TASK ITEM
The goal is an unaltered copy of the records below, minus any images.

Document layout detection data:
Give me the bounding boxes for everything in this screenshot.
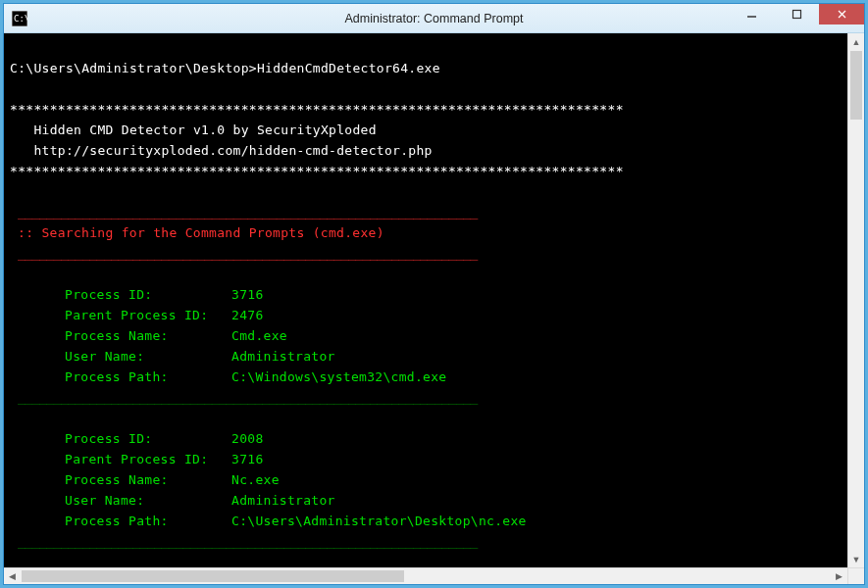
app-title: Hidden CMD Detector v1.0 by SecurityXplo… xyxy=(33,122,376,137)
label-path: Process Path: xyxy=(65,367,231,387)
horizontal-scrollbar[interactable]: ◀ ▶ xyxy=(4,567,864,584)
proc-sep-0: ________________________________________… xyxy=(10,390,478,405)
search-sep-bottom: ________________________________________… xyxy=(10,246,478,261)
scroll-up-arrow-icon[interactable]: ▲ xyxy=(848,33,864,50)
proc1-name: Nc.exe xyxy=(231,472,280,487)
window-controls xyxy=(729,4,864,24)
scroll-left-arrow-icon[interactable]: ◀ xyxy=(4,568,21,584)
scroll-corner xyxy=(847,568,864,584)
proc0-path: C:\Windows\system32\cmd.exe xyxy=(231,369,446,384)
proc1-ppid: 3716 xyxy=(231,452,264,466)
titlebar[interactable]: C:\ Administrator: Command Prompt xyxy=(4,4,864,33)
vertical-scroll-thumb[interactable] xyxy=(850,51,862,120)
maximize-button[interactable] xyxy=(774,4,819,24)
svg-text:C:\: C:\ xyxy=(14,14,27,24)
proc0-name: Cmd.exe xyxy=(231,328,287,343)
proc-sep-1: ________________________________________… xyxy=(10,534,478,549)
label-name: Process Name: xyxy=(65,469,231,490)
prompt-command: HiddenCmdDetector64.exe xyxy=(257,61,440,75)
header-sep-top: ****************************************… xyxy=(10,102,624,117)
console-wrap: C:\Users\Administrator\Desktop>HiddenCmd… xyxy=(4,33,864,584)
label-name: Process Name: xyxy=(65,325,231,346)
scroll-down-arrow-icon[interactable]: ▼ xyxy=(848,551,864,567)
horizontal-scroll-thumb[interactable] xyxy=(22,570,404,582)
console-output[interactable]: C:\Users\Administrator\Desktop>HiddenCmd… xyxy=(4,33,847,567)
label-ppid: Parent Process ID: xyxy=(65,305,231,325)
label-ppid: Parent Process ID: xyxy=(65,449,231,469)
minimize-button[interactable] xyxy=(729,4,774,24)
header-sep-bottom: ****************************************… xyxy=(10,164,624,178)
console-body: C:\Users\Administrator\Desktop>HiddenCmd… xyxy=(4,33,864,567)
label-pid: Process ID: xyxy=(65,284,231,305)
search-sep-top: ________________________________________… xyxy=(10,205,478,220)
scroll-right-arrow-icon[interactable]: ▶ xyxy=(831,568,847,584)
window-frame: C:\ Administrator: Command Prompt C:\Use… xyxy=(3,3,865,585)
proc1-path: C:\Users\Administrator\Desktop\nc.exe xyxy=(231,514,527,528)
svg-rect-4 xyxy=(792,11,800,19)
label-user: User Name: xyxy=(65,346,231,367)
proc0-pid: 3716 xyxy=(231,287,264,302)
proc1-user: Administrator xyxy=(231,493,335,508)
label-path: Process Path: xyxy=(65,511,231,531)
cmd-icon: C:\ xyxy=(12,11,27,26)
proc0-user: Administrator xyxy=(231,349,335,364)
app-url: http://securityxploded.com/hidden-cmd-de… xyxy=(33,143,432,158)
proc1-pid: 2008 xyxy=(231,431,264,446)
close-button[interactable] xyxy=(819,4,864,24)
search-heading: :: Searching for the Command Prompts (cm… xyxy=(10,225,384,240)
prompt-path: C:\Users\Administrator\Desktop> xyxy=(10,61,257,75)
vertical-scrollbar[interactable]: ▲ ▼ xyxy=(847,33,864,567)
proc0-ppid: 2476 xyxy=(231,308,264,322)
label-pid: Process ID: xyxy=(65,428,231,449)
label-user: User Name: xyxy=(65,490,231,511)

YOUR RESPONSE
Give me the bounding boxes for everything in this screenshot.
app-title: Hidden CMD Detector v1.0 by SecurityXplo… xyxy=(33,122,376,137)
label-path: Process Path: xyxy=(65,367,231,387)
horizontal-scrollbar[interactable]: ◀ ▶ xyxy=(4,567,864,584)
proc-sep-0: ________________________________________… xyxy=(10,390,478,405)
search-sep-bottom: ________________________________________… xyxy=(10,246,478,261)
scroll-up-arrow-icon[interactable]: ▲ xyxy=(848,33,864,50)
proc1-name: Nc.exe xyxy=(231,472,280,487)
window-controls xyxy=(729,4,864,24)
scroll-left-arrow-icon[interactable]: ◀ xyxy=(4,568,21,584)
scroll-corner xyxy=(847,568,864,584)
proc0-path: C:\Windows\system32\cmd.exe xyxy=(231,369,446,384)
proc1-ppid: 3716 xyxy=(231,452,264,466)
titlebar[interactable]: C:\ Administrator: Command Prompt xyxy=(4,4,864,33)
vertical-scroll-thumb[interactable] xyxy=(850,51,862,120)
maximize-button[interactable] xyxy=(774,4,819,24)
svg-text:C:\: C:\ xyxy=(14,14,27,24)
proc0-name: Cmd.exe xyxy=(231,328,287,343)
proc-sep-1: ________________________________________… xyxy=(10,534,478,549)
label-name: Process Name: xyxy=(65,469,231,490)
prompt-command: HiddenCmdDetector64.exe xyxy=(257,61,440,75)
header-sep-top: ****************************************… xyxy=(10,102,624,117)
console-wrap: C:\Users\Administrator\Desktop>HiddenCmd… xyxy=(4,33,864,584)
label-name: Process Name: xyxy=(65,325,231,346)
scroll-down-arrow-icon[interactable]: ▼ xyxy=(848,551,864,567)
horizontal-scroll-thumb[interactable] xyxy=(22,570,404,582)
console-output[interactable]: C:\Users\Administrator\Desktop>HiddenCmd… xyxy=(4,33,847,567)
label-ppid: Parent Process ID: xyxy=(65,305,231,325)
label-ppid: Parent Process ID: xyxy=(65,449,231,469)
minimize-button[interactable] xyxy=(729,4,774,24)
header-sep-bottom: ****************************************… xyxy=(10,164,624,178)
console-body: C:\Users\Administrator\Desktop>HiddenCmd… xyxy=(4,33,864,567)
label-pid: Process ID: xyxy=(65,284,231,305)
search-sep-top: ________________________________________… xyxy=(10,205,478,220)
scroll-right-arrow-icon[interactable]: ▶ xyxy=(831,568,847,584)
window-frame: C:\ Administrator: Command Prompt C:\Use… xyxy=(3,3,865,585)
proc1-path: C:\Users\Administrator\Desktop\nc.exe xyxy=(231,514,527,528)
svg-rect-4 xyxy=(792,11,800,19)
label-user: User Name: xyxy=(65,346,231,367)
proc0-pid: 3716 xyxy=(231,287,264,302)
proc1-user: Administrator xyxy=(231,493,335,508)
label-path: Process Path: xyxy=(65,511,231,531)
cmd-icon: C:\ xyxy=(12,11,27,26)
proc0-user: Administrator xyxy=(231,349,335,364)
app-url: http://securityxploded.com/hidden-cmd-de… xyxy=(33,143,432,158)
proc1-pid: 2008 xyxy=(231,431,264,446)
close-button[interactable] xyxy=(819,4,864,24)
search-heading: :: Searching for the Command Prompts (cm… xyxy=(10,225,384,240)
prompt-path: C:\Users\Administrator\Desktop> xyxy=(10,61,257,75)
vertical-scrollbar[interactable]: ▲ ▼ xyxy=(847,33,864,567)
proc0-ppid: 2476 xyxy=(231,308,264,322)
label-pid: Process ID: xyxy=(65,428,231,449)
label-user: User Name: xyxy=(65,490,231,511)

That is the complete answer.